Travailler toujours plus... Le Conseil constitutionnel a validé la loi portant rénovation de la démocratie sociale et réforme du temps de travail !

lundi 15 septembre 2008
Droit du travail
Social
Le Conseil constitutionnel a validé, le 7 août 2008, la quasi-totalité des articles de la loi portant rénovation de la démocratie sociale et réforme du temps de travail et apporté des précisions sur les modalités d'application du contingent d'heures supplémentaires et du repos compensateur (Cons. constit., déc. n° 2008-568 DC, 7 août 2008).

Le Conseil constitutionnel a partiellement déclaré contraire à la Constitution l'article 18 de la loi relatif à l'aménagement du temps de travail.

D'une part, le I de l'article 18 fixe le principe d'une contrepartie obligatoire en repos des heures supplémentaires accomplies au-delà du contingent annuel mais ne précisait pas les conditions de mise en oeuvre de ce principe qui étaient entièrement renvoyées aux accords collectifs ou, à défaut, au décret. Or, s'il est loisible au législateur de renvoyer le soin de préciser les modalités concrètes d'application des principes fondamentaux du droit du travail, il doit au préalable définir les conditions de mise en oeuvre de ces principes. Tel n'était pas le cas en l'espèce. Le Conseil a donc censuré, faute de tout encadrement, le renvoi aux accords collectifs de la fixation de la « durée » du repos.

D'autre part, la première phrase du IV de l'article 18 supprimait au 31 décembre 2009 toutes les clauses relatives aux heures supplémentaires des conventions collectives existantes.
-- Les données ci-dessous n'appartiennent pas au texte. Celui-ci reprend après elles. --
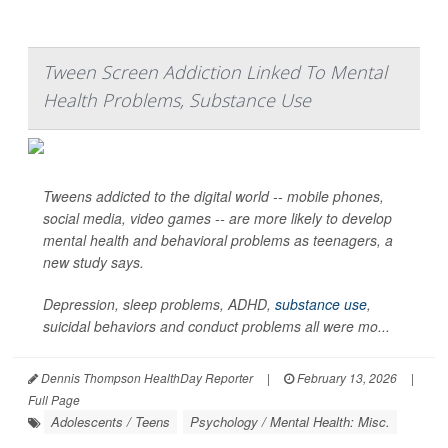
Tween Screen Addiction Linked To Mental
Health Problems, Substance Use
Tweens addicted to the digital world -- mobile phones,
social media, video games -- are more likely to develop
mental health and behavioral problems as teenagers, a
new study says.
Depression, sleep problems, ADHD,
substance use
,
suicidal behaviors and conduct problems all were mo...
Dennis Thompson HealthDay Reporter
|
February 13, 2026
|
Full Page
Adolescents / Teens
Psychology / Mental Health: Misc.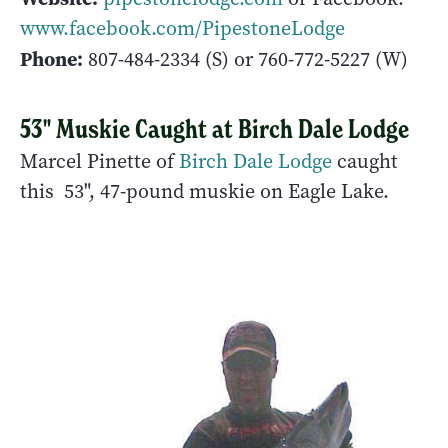
www.facebook.com/PipestoneLodge
Phone:
807-484-2334 (S) or 760-772-5227 (W)
53" Muskie Caught at Birch Dale Lodge
Marcel Pinette of
Birch Dale Lodge
caught
this 53", 47-pound muskie on Eagle Lake.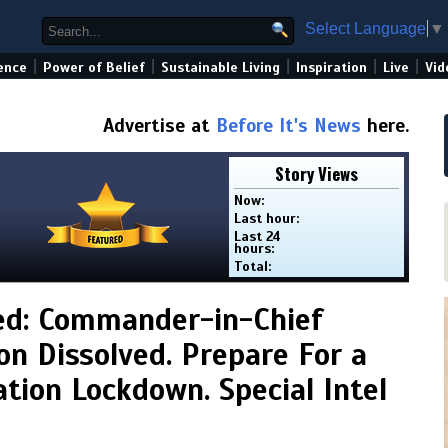
Select Language
▼
|
|
|
|
|
ence
Power of Belief
Sustainable Living
Inspiration
Live
Vid
Advertise at
Before It's News
here.
Story Views
Now:
Last hour:
Last 24
hours:
Total:
ed: Commander-in-Chief
on Dissolved. Prepare For a
ion Lockdown. Special Intel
Le Conseil a jugé que cette atteinte aux conventions existantes n'était pas justifiée par un motif d'intérêt général suffisant, dans la mesure où elle concerne plusieurs millions de salariés et qu'elle porte sur des clauses dont la teneur ne méconnaît pas la nouvelle législation. En outre, les parties aux conventions pouvaient les renégocier, dès la publication de la loi, en les dénonçant. Enfin la suppression de ces clauses modifiait l'équilibre général de ces conventions.

En adoptant l'article 18, le législateur a entendu modifier l'articulation entre les différentes conventions collectives pour développer la négociation d'entreprise en matière d'heures supplémentaires. En conséquence, le Conseil a décidé que suite à l'annulation de la première phrase du IV de l'article 18, le I du même article s'applique immédiatement et permet la négociation d'accords d'entreprise nonobstant l'existence éventuelle de clauses contraires dans les accords de branche.

Rappelons que la loi a été définitivement adoptée par le Parlement le 23 juillet 2008 et qu'elle comporte deux volets : l'un consacré à la démocratie sociale qui rénove notamment les critères de représentativité syndicale ; l'autre prévoyant d'une part qu'un accord d'entreprise puisse fixer le contingent des heures supplémentaires et les contreparties en repos pour les salariés et modifiant, d'autre part, les règles du forfait jours pour les cadres.